Now, this is the crucial point of introspection. How are you feeling should be your question? And not why did I explode? Because, remember, however long you have been anchored, however long you have been on the spiritual path of internal awareness, you will be provoked by external stimuli. It is only with continuous awareness and incessant practice that you can learn not to respond to such stimuli. Now, if you don’t become quickly aware of how you are feeling__actually you could be feeling pretty miserable after that explosion__you may slip further, either into depression or into being consumed by your own rage. “Oh God, what have I done?” and “Enough is enough. I can’t tolerate that boor anymore. How dare he?” are both responses that can ruin you. Instead, immediately wanting to know how you are your feeling can help you immensely. “Hey, looks like I am angry” or “Well, I needed to vent out somewhere, someplace. So, I did. Now let me get back to protecting my inner peace” are more ‘aware’ responses to your situation.

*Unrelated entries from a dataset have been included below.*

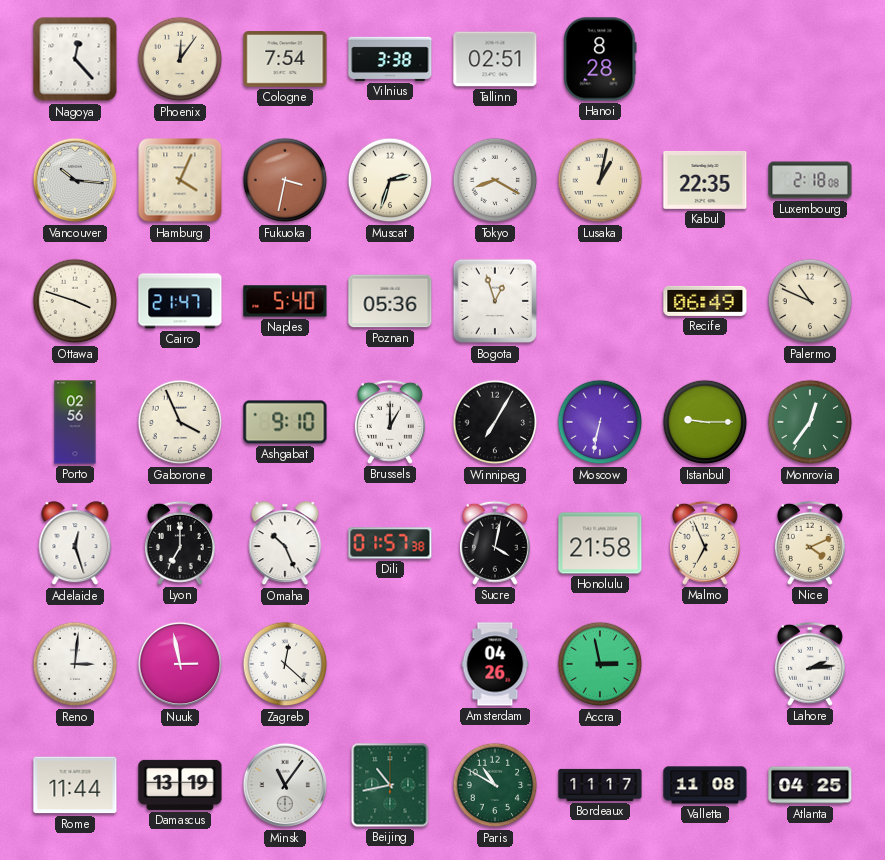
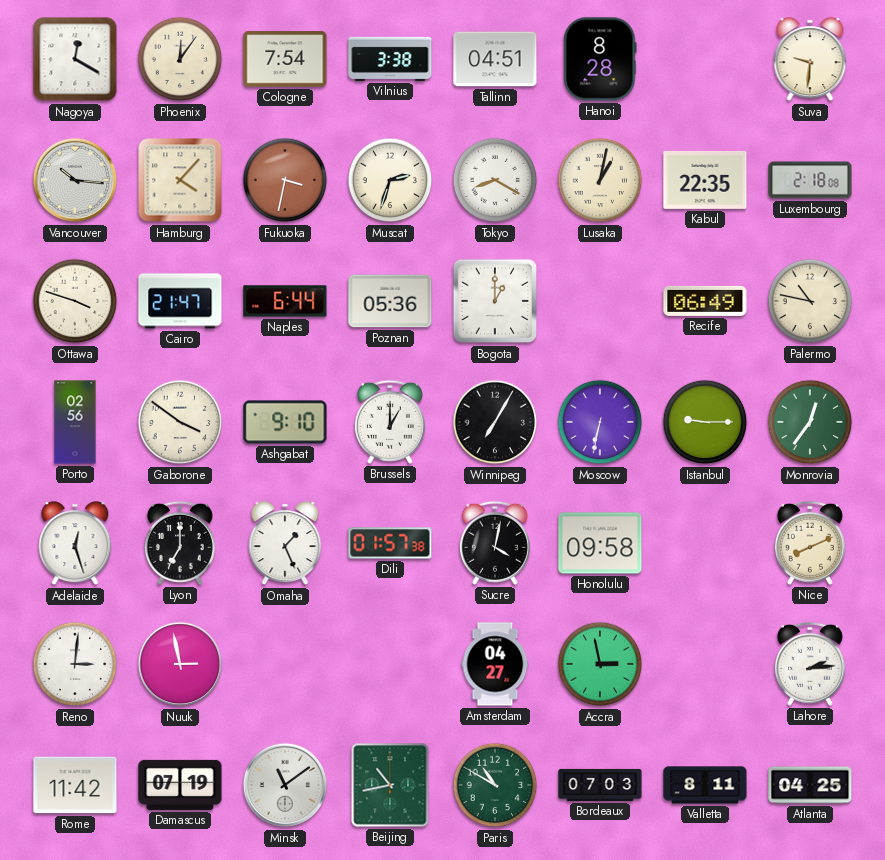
Nagoya: 12:23 -> 12:20
Tallinn: 02:51 -> 04:51
Suva: none -> 9:31
Hamburg: 4:04 -> 4:07
Naples: 5:40 -> 6:44
Bogota: 12:57 -> 1:00
Palermo: 10:49 -> 10:47
Gaborone: 3:56 -> 3:51
Omaha: 10:26 -> 1:26
Honolulu: 21:58 -> 09:58
Malmo: 6:56 -> none
Nice: 4:11 -> 8:11
Zagreb: 12:22 -> none
Amsterdam: 04:26 -> 04:27
Rome: 11:44 -> 11:42
Damascus: 13:19 -> 07:19
Minsk: 11:06 -> 11:09
Bordeaux: 11:17 -> 07:03
Valletta: 11:08 -> 8:11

May be not the same context, but
the same reactions in our own individual Life situations, keep happening to us,
to those around us, all the time. The context is different, the characters are
different, but the emotions are the same. Resultantly, feelings will be the
same. Knowing those feelings and being aware is the only way to stay on the
path. Intelligent living is therefore about a series of endless conversations
with yourself. It is through this benign chatter that you stay aware and connected.
All practices that champion intelligent living are useless until you
understand, as the Bible says, how to “be in this world but not of it” and, as
the Gita says, how to “live in this world and yet be above it”. That
understanding of a seemingly complex principle, which in reality is so simple,
so practical and so easy to follow, can only be got through continuously examining
your feelings. To use a cricketing analogy, if you want to carry your bat
through and play a memorable innings, no matter how menacing and unplayable the
bowling may be, you must have focus, patience and stay anchored!